Problem
Repeat the whole of the data, keeping every detail the same.
··· Raw data ···
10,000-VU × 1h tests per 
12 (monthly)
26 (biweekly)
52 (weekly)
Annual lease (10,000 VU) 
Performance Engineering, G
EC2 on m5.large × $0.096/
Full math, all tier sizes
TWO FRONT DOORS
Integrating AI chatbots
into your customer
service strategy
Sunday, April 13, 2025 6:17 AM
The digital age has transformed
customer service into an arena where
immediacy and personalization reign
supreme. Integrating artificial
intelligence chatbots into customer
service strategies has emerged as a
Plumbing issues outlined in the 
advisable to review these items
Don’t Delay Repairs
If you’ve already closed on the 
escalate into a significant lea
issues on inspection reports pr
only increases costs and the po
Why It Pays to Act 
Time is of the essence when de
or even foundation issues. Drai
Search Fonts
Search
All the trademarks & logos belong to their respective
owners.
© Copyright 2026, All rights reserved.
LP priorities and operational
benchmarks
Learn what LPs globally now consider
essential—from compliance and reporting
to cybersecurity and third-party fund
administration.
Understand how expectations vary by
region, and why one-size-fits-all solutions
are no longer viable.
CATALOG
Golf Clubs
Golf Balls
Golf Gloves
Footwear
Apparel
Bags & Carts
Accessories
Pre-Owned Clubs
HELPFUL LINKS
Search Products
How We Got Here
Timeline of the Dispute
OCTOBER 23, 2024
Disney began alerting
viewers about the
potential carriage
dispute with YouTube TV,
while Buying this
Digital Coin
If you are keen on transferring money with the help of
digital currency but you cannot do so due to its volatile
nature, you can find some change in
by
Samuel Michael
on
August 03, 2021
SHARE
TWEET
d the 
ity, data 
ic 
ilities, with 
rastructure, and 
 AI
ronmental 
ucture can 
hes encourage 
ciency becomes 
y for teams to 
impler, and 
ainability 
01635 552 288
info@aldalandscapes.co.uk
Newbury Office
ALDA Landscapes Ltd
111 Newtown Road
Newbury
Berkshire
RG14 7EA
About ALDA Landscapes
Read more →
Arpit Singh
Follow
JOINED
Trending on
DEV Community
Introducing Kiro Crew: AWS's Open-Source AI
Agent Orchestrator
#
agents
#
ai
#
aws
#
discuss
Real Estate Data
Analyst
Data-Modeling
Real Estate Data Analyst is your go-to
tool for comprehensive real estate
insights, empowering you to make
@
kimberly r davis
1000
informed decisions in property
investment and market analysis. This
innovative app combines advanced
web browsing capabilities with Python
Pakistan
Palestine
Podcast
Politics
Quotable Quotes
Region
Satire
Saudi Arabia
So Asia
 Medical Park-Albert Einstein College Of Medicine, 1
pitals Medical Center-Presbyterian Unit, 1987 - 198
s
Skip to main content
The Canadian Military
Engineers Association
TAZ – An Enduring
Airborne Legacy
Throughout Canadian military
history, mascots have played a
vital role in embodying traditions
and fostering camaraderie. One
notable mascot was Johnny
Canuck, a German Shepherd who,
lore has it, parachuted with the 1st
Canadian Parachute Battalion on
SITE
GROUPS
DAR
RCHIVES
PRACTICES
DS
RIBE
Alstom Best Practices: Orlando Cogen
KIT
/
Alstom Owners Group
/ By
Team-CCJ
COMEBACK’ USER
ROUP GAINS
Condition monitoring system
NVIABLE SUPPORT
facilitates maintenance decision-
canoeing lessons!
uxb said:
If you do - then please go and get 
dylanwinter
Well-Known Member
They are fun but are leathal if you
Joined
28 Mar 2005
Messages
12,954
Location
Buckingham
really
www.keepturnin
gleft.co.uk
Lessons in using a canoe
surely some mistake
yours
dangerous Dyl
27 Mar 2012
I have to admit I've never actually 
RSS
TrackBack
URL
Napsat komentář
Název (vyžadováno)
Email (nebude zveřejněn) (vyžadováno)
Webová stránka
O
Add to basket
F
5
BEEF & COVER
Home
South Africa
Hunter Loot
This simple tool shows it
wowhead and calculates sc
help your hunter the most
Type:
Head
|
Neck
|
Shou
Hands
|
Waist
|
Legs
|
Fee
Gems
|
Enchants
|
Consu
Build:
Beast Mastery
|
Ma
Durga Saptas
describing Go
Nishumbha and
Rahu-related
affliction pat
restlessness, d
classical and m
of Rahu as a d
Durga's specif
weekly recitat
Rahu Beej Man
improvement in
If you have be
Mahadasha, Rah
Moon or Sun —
···
Your response
10,000-VU × 1h tests per 
12 (monthly)
26 (biweekly)
52 (weekly)
Annual lease (10,000 VU) 
Performance Engineering, G
EC2 on m5.large × $0.096/
Full math, all tier sizes
TWO FRONT DOORS
Integrating AI chatbots
into your customer
service strategy
Sunday, April 13, 2025 6:17 AM
The digital age has transformed
customer service into an arena where
immediacy and personalization reign
supreme. Integrating artificial
intelligence chatbots into customer
service strategies has emerged as a
Plumbing issues outlined in the 
advisable to review these items
Don’t Delay Repairs
If you’ve already closed on the 
escalate into a significant lea
issues on inspection reports pr
only increases costs and the po
Why It Pays to Act 
Time is of the essence when de
or even foundation issues. Drai
Search Fonts
Search
All the trademarks & logos belong to their respective
owners.
© Copyright 2026, All rights reserved.
LP priorities and operational
benchmarks
Learn what LPs globally now consider
essential—from compliance and reporting
to cybersecurity and third-party fund
administration.
Understand how expectations vary by
region, and why one-size-fits-all solutions
are no longer viable.
CATALOG
Golf Clubs
Golf Balls
Golf Gloves
Footwear
Apparel
Bags & Carts
Accessories
Pre-Owned Clubs
HELPFUL LINKS
Search Products
How We Got Here
Timeline of the Dispute
OCTOBER 23, 2024
Disney began alerting
viewers about the
potential carriage
dispute with YouTube TV,
while Buying this
Digital Coin
If you are keen on transferring money with the help of
digital currency but you cannot do so due to its volatile
nature, you can find some change in
by
Samuel Michael
on
August 03, 2021
SHARE
TWEET
d the 
ity, data 
ic 
ilities, with 
rastructure, and 
 AI
ronmental 
ucture can 
hes encourage 
ciency becomes 
y for teams to 
impler, and 
ainability 
01635 552 288
info@aldalandscapes.co.uk
Newbury Office
ALDA Landscapes Ltd
111 Newtown Road
Newbury
Berkshire
RG14 7EA
About ALDA Landscapes
Read more →
Arpit Singh
Follow
JOINED
Trending on
DEV Community
Introducing Kiro Crew: AWS's Open-Source AI
Agent Orchestrator
#
agents
#
ai
#
aws
#
discuss
Real Estate Data
Analyst
Data-Modeling
Real Estate Data Analyst is your go-to
tool for comprehensive real estate
insights, empowering you to make
@
kimberly r davis
1000
informed decisions in property
investment and market analysis. This
innovative app combines advanced
web browsing capabilities with Python
Pakistan
Palestine
Podcast
Politics
Quotable Quotes
Region
Satire
Saudi Arabia
So Asia
 Medical Park-Albert Einstein College Of Medicine, 1
pitals Medical Center-Presbyterian Unit, 1987 - 198
s
Skip to main content
The Canadian Military
Engineers Association
TAZ – An Enduring
Airborne Legacy
Throughout Canadian military
history, mascots have played a
vital role in embodying traditions
and fostering camaraderie. One
notable mascot was Johnny
Canuck, a German Shepherd who,
lore has it, parachuted with the 1st
Canadian Parachute Battalion on
SITE
GROUPS
DAR
RCHIVES
PRACTICES
DS
RIBE
Alstom Best Practices: Orlando Cogen
KIT
/
Alstom Owners Group
/ By
Team-CCJ
COMEBACK’ USER
ROUP GAINS
Condition monitoring system
NVIABLE SUPPORT
facilitates maintenance decision-
canoeing lessons!
uxb said:
If you do - then please go and get 
dylanwinter
Well-Known Member
They are fun but are leathal if you
Joined
28 Mar 2005
Messages
12,954
Location
Buckingham
really
www.keepturnin
gleft.co.uk
Lessons in using a canoe
surely some mistake
yours
dangerous Dyl
27 Mar 2012
I have to admit I've never actually 
RSS
TrackBack
URL
Napsat komentář
Název (vyžadováno)
Email (nebude zveřejněn) (vyžadováno)
Webová stránka
O
Add to basket
F
5
BEEF & COVER
Home
South Africa
Hunter Loot
This simple tool shows it
wowhead and calculates sc
help your hunter the most
Type:
Head
|
Neck
|
Shou
Hands
|
Waist
|
Legs
|
Fee
Gems
|
Enchants
|
Consu
Build:
Beast Mastery
|
Ma
Durga Saptas
describing Go
Nishumbha and
Rahu-related
affliction pat
restlessness, d
classical and m
of Rahu as a d
Durga's specif
weekly recitat
Rahu Beej Man
improvement in
If you have be
Mahadasha, Rah
Moon or Sun —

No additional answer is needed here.